“Tidak perlu menunggu viral. Di wilayah, lurah adalah wali kota kecil. Harus tahu siapa yang perlu dibantu dan segera berkoordinasi dengan puskesmas jika ada warga yang membutuhkan pertolongan,” kata Dedie.
BRO. KOTA BOGOR – Jelang satu tahun masa pemerintahan, Wali Kota Bogor Dedie A. Rachim dan Wakil Wali Kota Bogor Jenal Mutaqin melakukan rotasi dan promosi terhadap 245 pejabat di lingkungan Pemerintah Kota (Pemkot) Bogor, Rabu (11/2/2026).
Pelantikan yang digelar di Plaza Balai Kota Bogor itu mencakup pejabat tinggi pratama, pejabat administrator, pejabat pengawas, pejabat fungsional, kepala sekolah, hingga kepala puskesmas.
Dedie Rachim menegaskan, perombakan jabatan ini merupakan bagian dari tour of duty sekaligus upaya penyegaran organisasi.

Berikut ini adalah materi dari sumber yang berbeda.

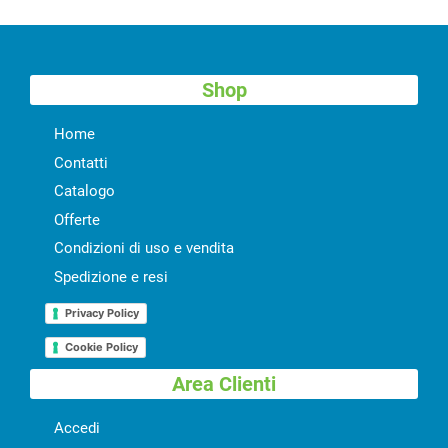
Shop
Home
Contatti
Catalogo
Offerte
Condizioni di uso e vendita
Spedizione e resi
Privacy Policy
Cookie Policy
Area Clienti
Accedi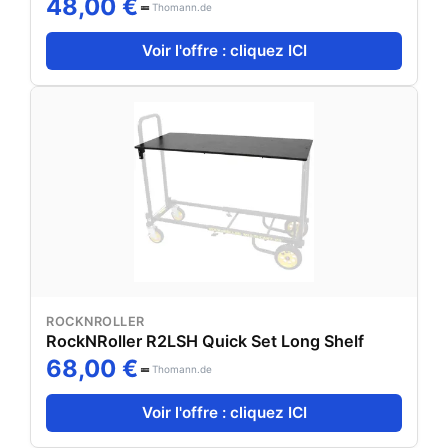
48,00 €
Thomann.de
Voir l'offre : cliquez ICI
ROCKNROLLER
RockNRoller R2LSH Quick Set Long Shelf
68,00 €
Thomann.de
Voir l'offre : cliquez ICI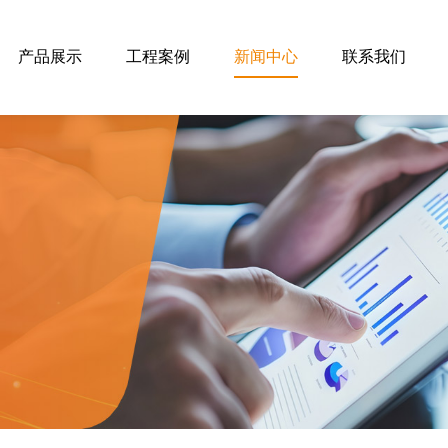
产品展示
工程案例
新闻中心
联系我们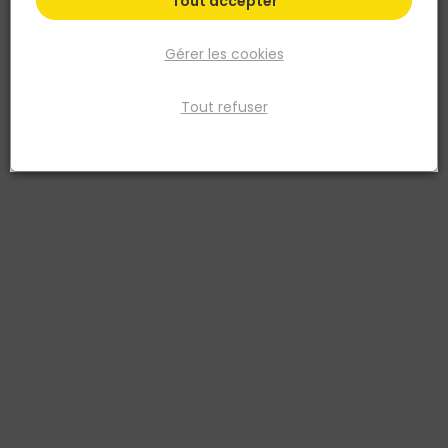
Tout accepter
Gérer les cookies
Tout refuser
VELUX
Raccord VELUX EDL MK04 gris pour couverture
plate 78x98
Réf. 5702326243288
Le raccord VELUX EDL MK04 gris est conçu pour assurer l'étanchéité
périphérique d'une fenêtre de toit VELUX 78 x 98 cm posée sur
couverture plate. Adapté aux matériaux de faible épaisseur,
notamment ardoises et couvertures plates jusqu'à 8 mm, il dirige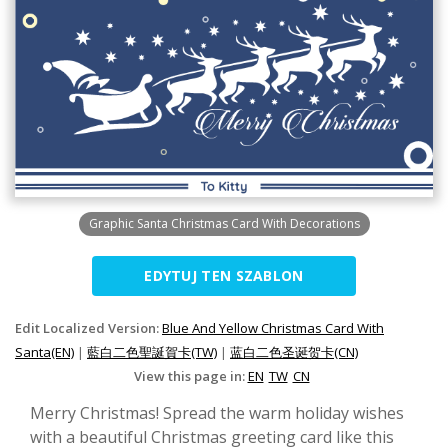
Graphic Santa Christmas Card With Decorations
EDYTUJ TEN SZABLON
Edit Localized Version:
Blue And Yellow Christmas Card With
Santa(EN)
|
藍白二色聖誕賀卡(TW)
|
蓝白二色圣诞贺卡(CN)
View this page in:
EN
TW
CN
Merry Christmas! Spread the warm holiday wishes
with a beautiful Christmas greeting card like this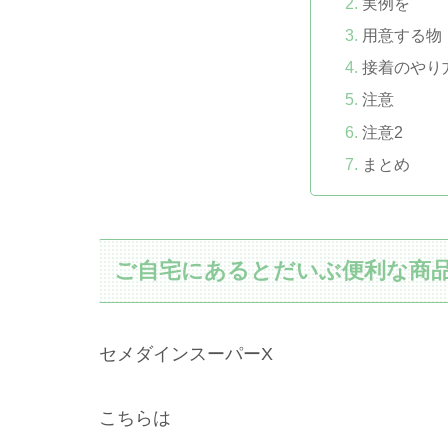
実例を
用意する物
接着のやり
注意
注意2
まとめ
ご自宅にあるとだいぶ便利な商
セメダインスーパーX
こちらは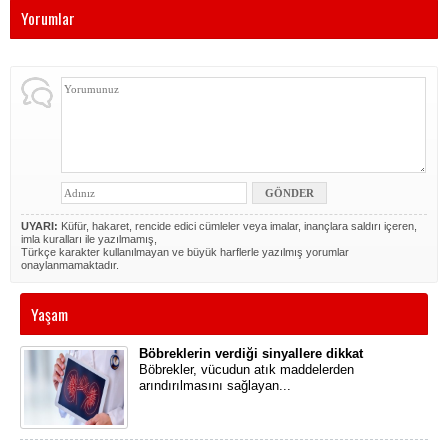
Yorumlar
UYARI:
Küfür, hakaret, rencide edici cümleler veya imalar, inançlara saldırı içeren,
imla kuralları ile yazılmamış,
Türkçe karakter kullanılmayan ve büyük harflerle yazılmış yorumlar
onaylanmamaktadır.
Yaşam
Böbreklerin verdiği sinyallere dikkat
​Böbrekler, vücudun atık maddelerden
arındırılmasını sağlayan...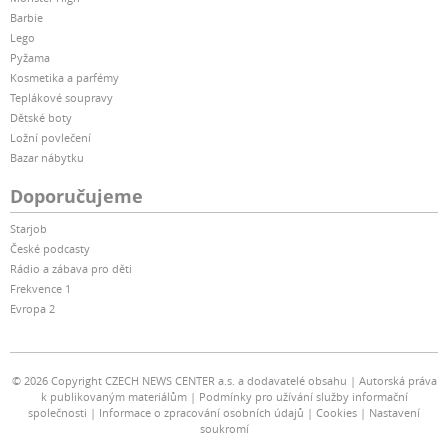
Barbie
Lego
Pyžama
Kosmetika a parfémy
Teplákové soupravy
Dětské boty
Ložní povlečení
Bazar nábytku
Doporučujeme
Starjob
České podcasty
Rádio a zábava pro děti
Frekvence 1
Evropa 2
© 2026 Copyright CZECH NEWS CENTER a.s. a dodavatelé obsahu
Autorská práva
k publikovaným materiálům
Podmínky pro užívání služby informační
společnosti
Informace o zpracování osobních údajů
Cookies
Nastavení
soukromí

Menurutnya, sejumlah pejabat telah menduduki posisi yang sama selama tiga hingga lebih dari lima tahun.
Baca Juga :Darurat Birokrasi! 51 Jabatan Pemkot Bogor Kosong, Kinerja Pemerintah Dipertanyakan
“Ini bagian dari menyehatkan organisasi dan menguatkan komitmen untuk memberikan kontribusi terbaik bagi masyarakat Kota Bogor,” tegas Dedie.
Fokus Lingkungan, PKL, dan Transportasi
Dalam arahannya, Dedie juga menyampaikan pesan khusus Presiden Prabowo yang diterima dalam rapat koordinasi beberapa waktu lalu, yakni menjaga lingkungan dan kebersihan kota.

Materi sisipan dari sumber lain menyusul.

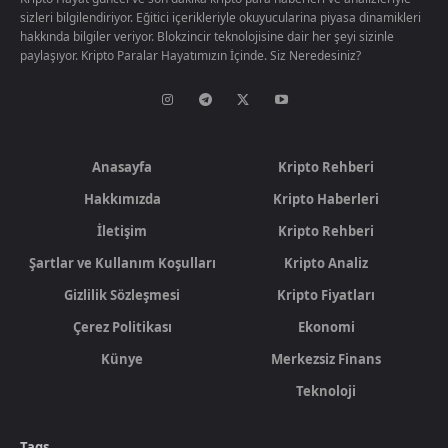
sizleri bilgilendiriyor. Eğitici içerikleriyle okuyucularina piyasa dinamikleri
hakkında bilgiler veriyor. Blokzincir teknolojisine dair her şeyi sizinle
paylaşıyor. Kripto Paralar Hayatımızın İçinde. Siz Neredesiniz?
Anasayfa
Kripto Rehberi
Hakkımızda
Kripto Haberleri
İletişim
Kripto Rehberi
Şartlar ve Kullanım Koşulları
Kripto Analiz
Gizlilik Sözleşmesi
Kripto Fiyatları
Çerez Politikası
Ekonomi
Künye
Merkezsiz Finans
Teknoloji
Tags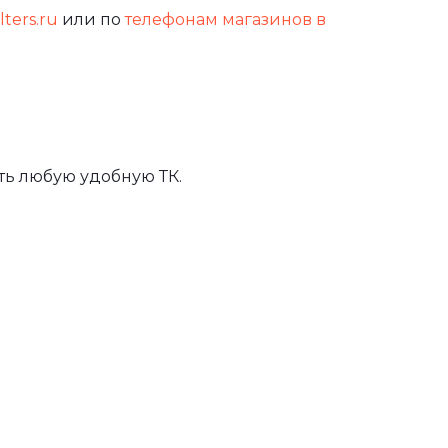
lters.ru
или по
телефонам магазинов в
ть любую удобную ТК.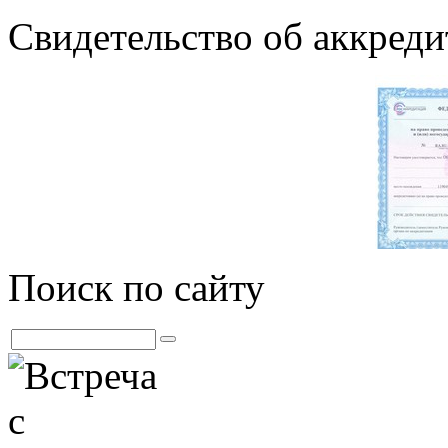
Свидетельство об аккре
Поиск по сайту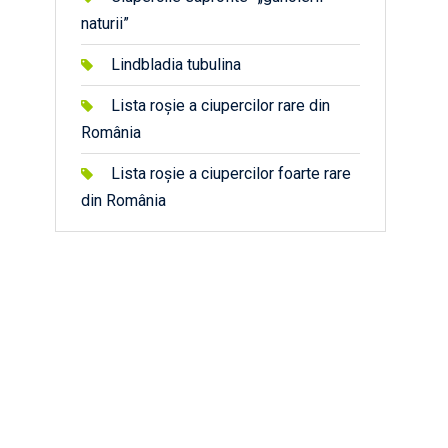
naturii”
Lindbladia tubulina
Lista roșie a ciupercilor rare din
România
Lista roșie a ciupercilor foarte rare
din România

Baca Juga :53 Jabatan Struktural Kosong, DPRD Ingatkan Walikota Bogor : Jangan Rusak Pelayanan Publik
Selain itu, ia menekankan bahwa penataan pedagang kaki lima (PKL) serta pembenahan dan penataan transportasi masih menjadi pekerjaan rumah besar Pemkot Bogor.
“Penataan PKL dan transportasi harus terus dibenahi. Ini menjadi prioritas agar wajah Kota Bogor semakin tertata,” ujarnya.

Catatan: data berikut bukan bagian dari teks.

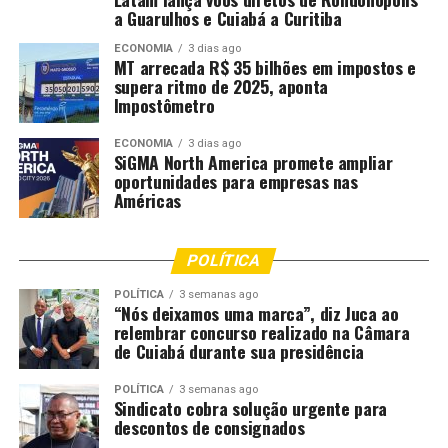
Diego Guimarães, Valmir Moretto, Dilmar Dal Bosco,
a Guarulhos e Cuiabá a Curitiba
Nininho, Carlos Avallone, Juca do Guaraná e Elizeu
Nascimento.
ECONOMIA
3 dias ago
MT arrecada R$ 35 bilhões em impostos e
supera ritmo de 2025, aponta
Participaram também os secretários estaduais Fábio
Impostômetro
Garcia (Casa Civil), Laice Souza (Comunicação), Klebson
Gomes (Assistência Social e Cidadania), Alan Porto
ECONOMIA
3 dias ago
SiGMA North America promete ampliar
(educação), Vitor Hugo (Justiça), Andreia Fujioka
oportunidades para empresas nas
(Agricultura Familiar), David Moura (Cultura e Esporte)
Américas
e César Miranda (Desenvolvimento Econômico), além do
presidente da MT Par, Wener Santos; comandante-geral
POLÍTICA
adjunto, coronel André Wilian Dorileo; comandante-
geral do Corpo de Bombeiros, Flávio Gledson; diretor
POLÍTICA
3 semanas ago
“Nós deixamos uma marca”, diz Juca ao
geral da Politec, Jaime Trevizan; presidente do Instituto
relembrar concurso realizado na Câmara
de Defesa Agropecuária do Estado, Emanuelle de
de Cuiabá durante sua presidência
Almeida; presidente da Desenvolve MT, Mayran
Beckman; presidente da Empresa Mato-grossense de
POLÍTICA
3 semanas ago
Sindicato cobra solução urgente para
Pesquisa e Extensão Rural (Empaer), Suelme Fernandes;
descontos de consignados
presidente do Instituto de Terras de Mato Grosso,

Lurah Diminta Lebih Responsif dan Kenal Warga
Kepada para lurah, Dedie Rachim memberi pesan tegas agar lebih mengenal warganya secara detail dan responsif terhadap persoalan sosial di wilayah masing-masing.
Menurutnya, lurah harus mengetahui warga yang sakit, membutuhkan bantuan, hingga anak-anak difabel seperti autis, tunanetra, dan tunarungu.
“Tidak perlu menunggu viral. Di wilayah, lurah adalah wali kota kecil. Harus tahu siapa yang perlu dibantu dan segera berkoordinasi dengan puskesmas jika ada warga yang membutuhkan pertolongan,” kata Dedie.
Ia menekankan, kehadiran pemerintah harus benar-benar dirasakan masyarakat hingga ke lingkungan terkecil.
Target Pendapatan Daerah Digenjot
Dalam kesempatan itu, Dedie juga menyampaikan apresiasi kepada Deni Hendana yang sebelumnya menjabat Kepala Badan Pendapatan Daerah (Bapenda) Kota Bogor dan kini mengemban jabatan baru.
Kepada pejabat Bapenda yang baru, Abdul Wahid, Dedie meminta agar segera melakukan langkah konkret untuk meningkatkan pendapatan daerah sebagai modal pembangunan Kota Bogor.
“Perbaikan, pembenahan, dan peningkatan pendapatan harus segera dilakukan. Target capaian Pemkot Bogor ini menjadi modal utama untuk mengakselerasi pembangunan,” tegasnya.
Perombakan 245 pejabat ini menjadi sinyal kuat bahwa jelang satu tahun kepemimpinan Dedie–Jenal, fokus utama Pemkot Bogor adalah penyegaran birokrasi, penguatan pelayanan publik, serta percepatan pembangunan berbasis peningkatan pendapatan daerah.